The Dresden Heath (Dresdner Heide, /de/) is a large forest in the city of Dresden, Germany. The heath is the most important recreation area in the city and is also actively forested. Approximately 6,133 hectares of the Dresden Heath are designated as a nature preserve, making it one of the largest municipal forests in Germany by area. Though mainly agricultural areas border the forest in the east, in all other directions the Dresden Heath is bordered by districts of the city and reaches nearly to the city centre in the southwest.

The forest exhibits a transition, both in its geology and in its plant and animal life, between the North German Plain and the Central Uplands. Except for small areas, the Dresden Heath is considered part of the western Lusatian Highlands and, consequently, is one of the westernmost parts of the Sudetes. Though the rocky subsoil of the forest was raised during the tectonic formation of the Dresden Basin, the mixed woodland of the heath is largely characterized by dune-like sand deposits of the Wolstonian Stage and Elster glaciation. The proximity of the Dresden Heath to the centre of Dresden led to its use as a princely hunting ground, as well as its cultivation and cultural development.

==Location==
Located in the northeast of the Saxon capital, the main part of the heath stretches from the city centre to the border of Dresden. The forest is mainly outside the urban area of Dresden and is largely in the administrative region of Loschwitz. In contrast to the other parts of this administrative area, the 4,836 hectare region is not considered an urban district, but forms a fully-fledged district of the same status. Smaller regions on the edge of the heath belong to the administrative districts of Neustadt and Klotzsche, as well as to the town of Radeburg. In the south, the main part of the heath stretches between Loschwitz and the Waldschlösschen district, to the slopes of the Elbe and to Radeberger Vorstadt. The southernmost offshoots even border on the heavily populated Äussere Neustadt. In the west, the forest meets Albertstadt and Klotzsche. In the north, it is bordered by the Weixdorf districts of Lausa and Friedersdorf as well as by Langebrück and Liegau-Augustusbad. In the east the forest is bordered by the town of Radeberg and its districts of Großerkmannsdorf and Ullersdorf.

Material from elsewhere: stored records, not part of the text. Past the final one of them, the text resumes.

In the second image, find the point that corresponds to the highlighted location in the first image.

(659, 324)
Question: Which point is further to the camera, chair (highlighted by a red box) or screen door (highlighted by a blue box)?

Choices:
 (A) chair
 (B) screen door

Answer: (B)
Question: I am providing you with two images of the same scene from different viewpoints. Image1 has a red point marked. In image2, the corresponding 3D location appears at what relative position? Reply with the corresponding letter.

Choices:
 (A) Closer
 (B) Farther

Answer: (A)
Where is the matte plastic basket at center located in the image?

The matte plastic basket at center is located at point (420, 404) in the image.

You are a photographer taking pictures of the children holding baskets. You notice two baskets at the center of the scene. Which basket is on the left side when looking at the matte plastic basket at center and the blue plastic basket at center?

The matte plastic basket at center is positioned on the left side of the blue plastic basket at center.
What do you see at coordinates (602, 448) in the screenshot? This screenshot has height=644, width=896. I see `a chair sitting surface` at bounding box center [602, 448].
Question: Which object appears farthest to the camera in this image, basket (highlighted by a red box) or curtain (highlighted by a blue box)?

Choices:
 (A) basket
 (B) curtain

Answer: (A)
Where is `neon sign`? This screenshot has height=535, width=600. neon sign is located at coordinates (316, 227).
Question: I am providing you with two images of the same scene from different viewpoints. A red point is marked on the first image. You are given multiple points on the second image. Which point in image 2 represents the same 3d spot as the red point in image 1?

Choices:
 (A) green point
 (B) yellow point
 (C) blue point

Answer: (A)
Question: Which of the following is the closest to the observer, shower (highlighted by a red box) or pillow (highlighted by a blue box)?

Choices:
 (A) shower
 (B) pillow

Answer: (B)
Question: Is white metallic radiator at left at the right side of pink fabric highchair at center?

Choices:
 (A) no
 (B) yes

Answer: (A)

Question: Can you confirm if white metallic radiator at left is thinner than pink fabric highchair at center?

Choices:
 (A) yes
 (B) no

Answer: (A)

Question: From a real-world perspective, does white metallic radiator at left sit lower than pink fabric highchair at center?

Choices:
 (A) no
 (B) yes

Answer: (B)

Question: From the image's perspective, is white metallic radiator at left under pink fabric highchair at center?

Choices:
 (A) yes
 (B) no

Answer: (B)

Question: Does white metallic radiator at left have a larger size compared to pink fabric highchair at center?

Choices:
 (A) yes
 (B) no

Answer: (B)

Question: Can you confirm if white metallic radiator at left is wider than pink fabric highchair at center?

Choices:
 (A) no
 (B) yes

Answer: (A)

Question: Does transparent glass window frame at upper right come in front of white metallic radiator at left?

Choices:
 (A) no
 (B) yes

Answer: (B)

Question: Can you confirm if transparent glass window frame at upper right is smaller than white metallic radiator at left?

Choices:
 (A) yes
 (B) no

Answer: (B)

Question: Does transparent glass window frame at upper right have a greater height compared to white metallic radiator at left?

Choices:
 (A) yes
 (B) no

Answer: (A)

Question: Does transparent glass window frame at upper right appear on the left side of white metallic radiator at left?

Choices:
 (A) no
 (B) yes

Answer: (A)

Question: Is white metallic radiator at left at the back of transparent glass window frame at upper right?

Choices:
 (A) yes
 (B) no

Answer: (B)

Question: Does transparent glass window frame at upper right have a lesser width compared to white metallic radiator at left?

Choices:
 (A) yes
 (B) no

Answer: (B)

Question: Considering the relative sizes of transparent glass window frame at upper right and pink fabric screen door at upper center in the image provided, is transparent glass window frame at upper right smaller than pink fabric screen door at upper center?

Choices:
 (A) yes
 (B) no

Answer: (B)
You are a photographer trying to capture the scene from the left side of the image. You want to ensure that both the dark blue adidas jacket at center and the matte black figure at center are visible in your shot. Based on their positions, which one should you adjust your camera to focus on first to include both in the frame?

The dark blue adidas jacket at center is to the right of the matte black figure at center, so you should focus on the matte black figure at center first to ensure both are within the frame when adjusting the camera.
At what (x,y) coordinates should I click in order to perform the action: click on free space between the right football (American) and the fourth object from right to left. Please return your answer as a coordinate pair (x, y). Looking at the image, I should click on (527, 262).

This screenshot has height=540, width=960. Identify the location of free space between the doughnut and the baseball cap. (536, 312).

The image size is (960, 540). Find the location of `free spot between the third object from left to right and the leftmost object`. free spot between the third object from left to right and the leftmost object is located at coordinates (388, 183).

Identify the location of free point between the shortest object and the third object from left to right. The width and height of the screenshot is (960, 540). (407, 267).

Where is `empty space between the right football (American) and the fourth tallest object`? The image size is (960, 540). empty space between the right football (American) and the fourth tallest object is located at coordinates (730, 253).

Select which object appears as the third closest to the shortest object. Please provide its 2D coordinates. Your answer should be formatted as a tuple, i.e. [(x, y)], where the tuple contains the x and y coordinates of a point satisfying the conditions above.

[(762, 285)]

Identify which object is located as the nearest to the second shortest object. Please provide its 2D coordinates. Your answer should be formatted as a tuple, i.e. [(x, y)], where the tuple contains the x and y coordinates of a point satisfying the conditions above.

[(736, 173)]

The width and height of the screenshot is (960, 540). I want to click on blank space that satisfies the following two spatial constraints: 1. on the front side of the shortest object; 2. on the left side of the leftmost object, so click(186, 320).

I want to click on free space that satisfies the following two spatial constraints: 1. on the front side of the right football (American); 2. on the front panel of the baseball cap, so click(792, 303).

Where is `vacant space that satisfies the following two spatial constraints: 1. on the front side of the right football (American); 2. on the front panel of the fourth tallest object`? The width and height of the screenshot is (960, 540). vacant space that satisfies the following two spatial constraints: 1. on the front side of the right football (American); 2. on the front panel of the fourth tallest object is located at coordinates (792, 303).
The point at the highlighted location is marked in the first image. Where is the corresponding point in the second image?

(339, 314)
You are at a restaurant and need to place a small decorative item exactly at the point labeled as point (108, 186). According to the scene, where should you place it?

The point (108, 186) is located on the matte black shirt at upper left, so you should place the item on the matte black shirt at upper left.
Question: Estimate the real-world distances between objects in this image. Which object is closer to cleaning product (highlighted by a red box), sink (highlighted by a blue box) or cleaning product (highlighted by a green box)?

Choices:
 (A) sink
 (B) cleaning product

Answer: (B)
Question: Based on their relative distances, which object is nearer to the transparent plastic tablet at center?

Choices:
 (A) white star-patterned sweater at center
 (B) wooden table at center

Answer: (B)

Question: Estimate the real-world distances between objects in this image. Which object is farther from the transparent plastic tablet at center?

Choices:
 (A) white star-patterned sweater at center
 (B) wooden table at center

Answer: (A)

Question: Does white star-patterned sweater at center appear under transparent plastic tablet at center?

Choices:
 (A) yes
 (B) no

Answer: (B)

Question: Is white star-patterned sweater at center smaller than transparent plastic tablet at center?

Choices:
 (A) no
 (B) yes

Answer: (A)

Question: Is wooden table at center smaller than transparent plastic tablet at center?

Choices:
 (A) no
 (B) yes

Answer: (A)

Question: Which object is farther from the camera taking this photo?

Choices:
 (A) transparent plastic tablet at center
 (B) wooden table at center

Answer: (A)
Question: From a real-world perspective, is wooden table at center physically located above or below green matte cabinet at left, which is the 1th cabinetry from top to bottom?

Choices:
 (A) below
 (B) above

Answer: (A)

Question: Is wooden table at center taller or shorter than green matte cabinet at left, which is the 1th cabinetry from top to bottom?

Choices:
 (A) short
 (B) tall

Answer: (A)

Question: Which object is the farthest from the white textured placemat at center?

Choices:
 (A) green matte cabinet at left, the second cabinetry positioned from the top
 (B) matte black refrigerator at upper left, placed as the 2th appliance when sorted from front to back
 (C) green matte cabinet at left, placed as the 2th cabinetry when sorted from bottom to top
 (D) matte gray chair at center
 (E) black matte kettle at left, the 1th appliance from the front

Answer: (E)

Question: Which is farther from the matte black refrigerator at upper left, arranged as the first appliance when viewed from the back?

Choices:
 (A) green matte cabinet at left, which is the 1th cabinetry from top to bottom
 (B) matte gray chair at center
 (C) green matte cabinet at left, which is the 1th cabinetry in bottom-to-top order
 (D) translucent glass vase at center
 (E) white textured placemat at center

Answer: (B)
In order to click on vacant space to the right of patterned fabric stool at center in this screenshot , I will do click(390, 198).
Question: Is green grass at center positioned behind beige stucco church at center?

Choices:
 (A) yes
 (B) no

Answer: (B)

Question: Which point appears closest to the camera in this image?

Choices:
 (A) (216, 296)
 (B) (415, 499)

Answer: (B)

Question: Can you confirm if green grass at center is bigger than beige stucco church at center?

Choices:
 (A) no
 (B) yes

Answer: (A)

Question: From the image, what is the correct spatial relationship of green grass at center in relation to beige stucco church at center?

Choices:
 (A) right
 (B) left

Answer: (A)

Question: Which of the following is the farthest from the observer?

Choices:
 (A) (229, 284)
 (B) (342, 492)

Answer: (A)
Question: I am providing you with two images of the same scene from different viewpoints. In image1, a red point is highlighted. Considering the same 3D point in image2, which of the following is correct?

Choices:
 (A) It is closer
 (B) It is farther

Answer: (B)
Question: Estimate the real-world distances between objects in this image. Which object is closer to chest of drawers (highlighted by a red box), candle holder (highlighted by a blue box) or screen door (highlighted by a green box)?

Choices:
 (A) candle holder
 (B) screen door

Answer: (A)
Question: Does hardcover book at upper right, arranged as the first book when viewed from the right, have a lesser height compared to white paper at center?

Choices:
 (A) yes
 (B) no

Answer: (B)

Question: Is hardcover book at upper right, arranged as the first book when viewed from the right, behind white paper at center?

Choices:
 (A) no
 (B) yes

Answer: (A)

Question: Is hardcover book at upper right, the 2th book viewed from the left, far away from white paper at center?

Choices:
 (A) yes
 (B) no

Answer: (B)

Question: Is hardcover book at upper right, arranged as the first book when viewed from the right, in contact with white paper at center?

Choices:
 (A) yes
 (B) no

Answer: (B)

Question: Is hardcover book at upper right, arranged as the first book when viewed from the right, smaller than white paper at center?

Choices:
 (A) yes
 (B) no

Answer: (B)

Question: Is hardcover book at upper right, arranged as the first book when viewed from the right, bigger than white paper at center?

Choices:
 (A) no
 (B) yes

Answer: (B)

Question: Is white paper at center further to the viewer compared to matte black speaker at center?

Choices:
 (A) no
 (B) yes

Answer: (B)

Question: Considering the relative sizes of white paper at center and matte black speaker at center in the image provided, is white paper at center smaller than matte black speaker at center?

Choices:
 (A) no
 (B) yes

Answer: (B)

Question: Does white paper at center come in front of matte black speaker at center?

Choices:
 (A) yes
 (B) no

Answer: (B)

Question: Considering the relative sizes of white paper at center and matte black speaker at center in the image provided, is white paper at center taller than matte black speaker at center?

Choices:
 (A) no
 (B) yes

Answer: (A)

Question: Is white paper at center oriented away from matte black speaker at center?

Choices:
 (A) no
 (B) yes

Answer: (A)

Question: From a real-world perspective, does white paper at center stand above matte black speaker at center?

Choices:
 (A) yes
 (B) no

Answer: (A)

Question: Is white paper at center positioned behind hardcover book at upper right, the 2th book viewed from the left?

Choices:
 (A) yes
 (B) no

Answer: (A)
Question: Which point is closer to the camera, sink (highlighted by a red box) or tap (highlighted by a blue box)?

The Junge Heide ("Young Heath"), the smaller part, is to the west of the main part of the heath in the northwest of Dresden. It is bordered in the north by the districts of Wilschdorf and Hellerau, in the east by the Heller and in the south by Trachenberge and Trachau. In the west the Junge Heide meets the Radebeuler districts of Oberlößnitz and Alt-Radebeul, in the northwest, Boxdorf. The part of the Junge Heide in the districts of Hellerberge and Wilschdorf belongs to the administrative district of Klotzsche. The western part of the Junge Heide, on the other hand, is assigned to Trachau. Together with a small area on the edge of the heath in the south that belongs to Trachenberge, it is in the administrative district of Pieschen. Further areas in the west of the Junge Heide are administered from Moritzburg or Radebeul.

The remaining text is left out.